The US Supreme Court first reviewed the federal laws governing the manufacture and distribution of generic drugs. Under the Drug Price Competition and Patent Term Restoration Act of 1984 (Hatch-Waxman Act), a generic drug may be approved without the same level of testing as a new brand-name drug if it is identical to an already approved brand-name drug in certain ways. The generic must contain the same active ingredients and take the same route of administration, dosage form and strength. The generic must also have the same rate and extent of absorption as the brand-name drug. Finally, the labeling for the generic drug must be the same as the labeling approved for the brand-name drug. Once a drug is approved, the manufacturer may not make any major changes to the formulation of or label for the drug.

The Supreme Court then considered the duties imposed on a drug manufacturer by New Hampshire's common law claim for design defect.

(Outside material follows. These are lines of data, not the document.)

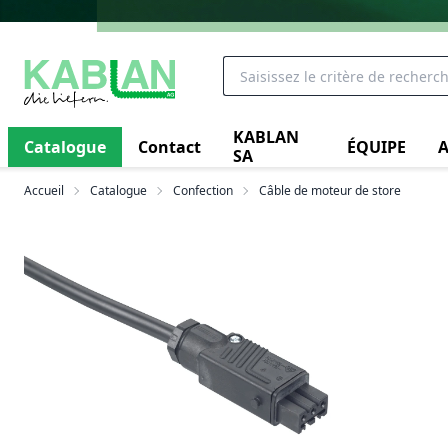
KABLAN
Catalogue
Contact
ÉQUIPE
A
SA
Accueil
Catalogue
Confection
Câble de moteur de store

New Hampshire law requires manufacturers to ensure that their products are not "unreasonably dangerous." To determine whether a product is "unreasonably dangerous," New Hampshire courts weigh the magnitude of the danger of using the product against its utility. To increase the likelihood that its product will not be considered unreasonably dangerous, a manufacturer can take steps to reduce the danger of the product or increase its utility. When a drug is the product at issue, the drug would have to be redesigned to reduce its danger or increase its utility. New Hampshire courts also consider the presence and efficacy of warnings to avoid an unreasonable risk of harm from hidden dangers or foreseeable uses.

Finally, the Supreme Court compared the duties imposed by federal regulation and state common law. It determined that there was no way that a drug manufacturer could comply with both sets of requirements. Federal law prevented the redesigning of a drug that has already been approved. Federal law also prevented alterations to the labeling of the drug. Because federal law forbade actions that the state law required, the state law was "without effect."

The Supreme Court rejected the First Circuit's suggestion that a manufacturer in the petitioner's position had the option to stop selling the product at issue because it was inconsistent with the court's ruling in previous impossibility preemption cases. In any of those prior disputes, the conflict between duties imposed by state and federal law could have been avoided if the regulated actor simply stopped acting.

Where federal regulations make it impossible for a regulated actor to comply with state laws, the state laws may be "without effect," or preempted on the basis of impossibility.